A GSM8K Study Comparing Pseudo Labeling for SFT and GRPO

We tested whether consensus-based pseudo-labeling can expand training data for math reasoning. The setup: train on 1K labeled GSM8K problems, pseudo-label 4K more using majority vote over K=8 samples, train on the combined set. Result: no improvement over the 1K baseline. But switching from SFT to GRPO on the same 1K labeled examples matched what SFT needed 5K real labels to achieve.

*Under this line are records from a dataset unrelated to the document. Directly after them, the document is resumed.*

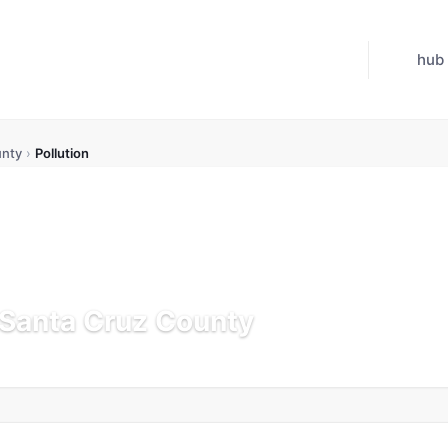
hub
unty
›
Pollution
n Santa Cruz County
pdated Jul 21, 2026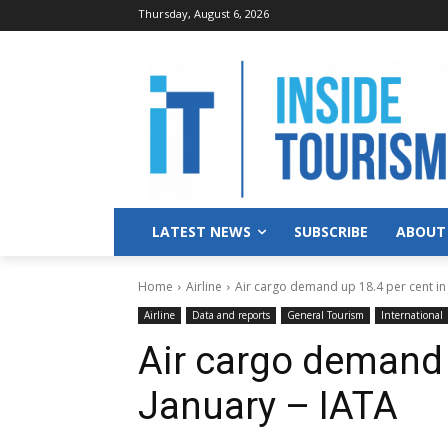
Thursday, August 6, 2026
LATEST NEWS
SUBSCRIBE
ABOUT
Home
Airline
Air cargo demand up 18.4 per cent in 
Airline
Data and reports
General Tourism
International
Air cargo demand 
January – IATA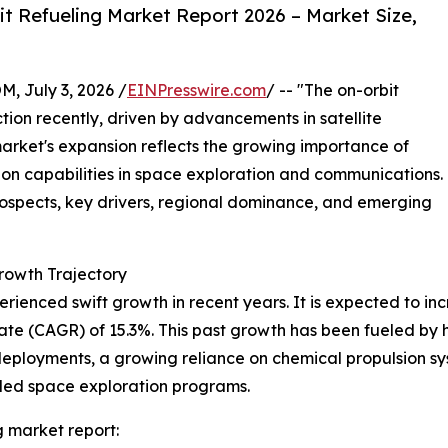
t Refueling Market Report 2026 – Market Size,
July 3, 2026 /
EINPresswire.com
/ -- "The on-orbit
ction recently, driven by advancements in satellite
market's expansion reflects the growing importance of
ion capabilities in space exploration and communications.
rospects, key drivers, regional dominance, and emerging
rowth Trajectory
rienced swift growth in recent years. It is expected to incre
 (CAGR) of 15.3%. This past growth has been fueled by high
eployments, a growing reliance on chemical propulsion sys
led space exploration programs.
g market report:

This project was motivated by a research direction from Thinking Machines Lab: adapting noisy student self-distillation to leverage unlabeled data for LLM training.

Pseudo-labeling

For each unlabeled problem, generate K=8 completions at temperature 0.7 and extract the final numerical answer from each. The majority answer becomes the pseudo-label. If 6/8 completions produce “42”, the pseudo-label is 42 with 75% confidence. This achieved 52% accuracy against ground truth - roughly half the pseudo-labels were wrong.

SFT Experiments

Model: Qwen-2.5-0.5B-Instruct. Training: standard supervised fine-tuning on problem-solution pairs. Evaluation: 500 test examples, same seed across all conditions.

Condition	Test Accuracy
Untrained	21.0%
4K pseudo-labeled only	23.6%
1K labeled (baseline)	27.0%
1K labeled + 4K pseudo	26.8%
5K real labels (oracle)	32.4%

The noisy student condition matched the baseline exactly - 4K additional pseudo-labeled examples contributed nothing. Note that noisy student used 5x more compute (2500 steps vs 500 steps) yet showed no improvement.

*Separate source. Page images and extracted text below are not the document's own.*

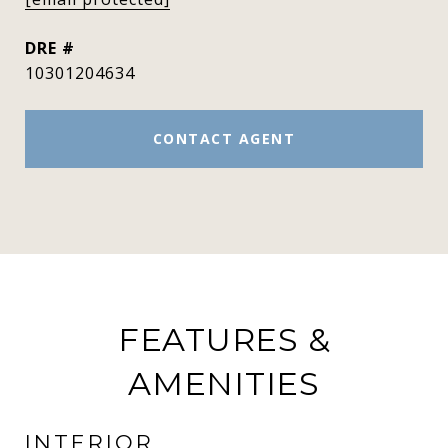
DRE #
10301204634
CONTACT AGENT
FEATURES &
AMENITIES
INTERIOR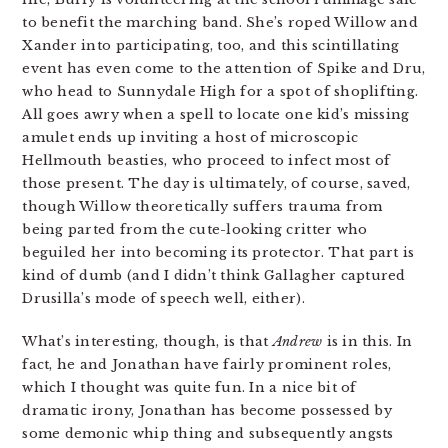
to benefit the marching band. She’s roped Willow and
Xander into participating, too, and this scintillating
event has even come to the attention of Spike and Dru,
who head to Sunnydale High for a spot of shoplifting.
All goes awry when a spell to locate one kid’s missing
amulet ends up inviting a host of microscopic
Hellmouth beasties, who proceed to infect most of
those present. The day is ultimately, of course, saved,
though Willow theoretically suffers trauma from
being parted from the cute-looking critter who
beguiled her into becoming its protector. That part is
kind of dumb (and I didn’t think Gallagher captured
Drusilla’s mode of speech well, either).
What’s interesting, though, is that
Andrew
is in this. In
fact, he and Jonathan have fairly prominent roles,
which I thought was quite fun. In a nice bit of
dramatic irony, Jonathan has become possessed by
some demonic whip thing and subsequently angsts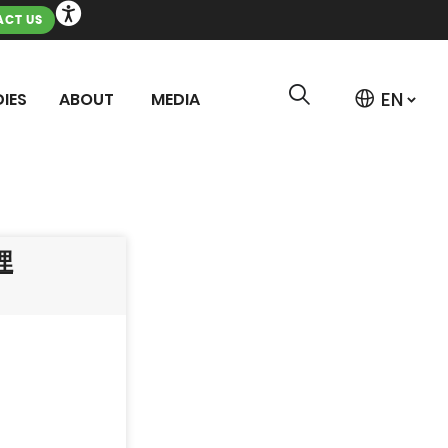
CT US
IES
ABOUT
MEDIA
埋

We tried filtering to only high-confidence pseudo-labels (>=75% agreement). This yielded 981 examples at 93.7% accuracy - still no improvement over baseline (27.6% vs 27.0%). Why high-quality pseudo-labels didn’t help is unclear: possibly the quantity was insufficient, possibly the remaining 6% errors still mattered, possibly the examples don’t add signal the model can use. We suspect the high-confidence examples were problems the model already solved correctly, providing no new learning signal.

The oracle result (32.4%) confirms the model has capacity to learn more - it just can’t learn from pseudo-labeled data.

GRPO Experiments

We replaced SFT with GRPO (Group Relative Policy Optimization), keeping all data splits identical. The reward function: 1 if extracted answer matches ground truth, 0 otherwise.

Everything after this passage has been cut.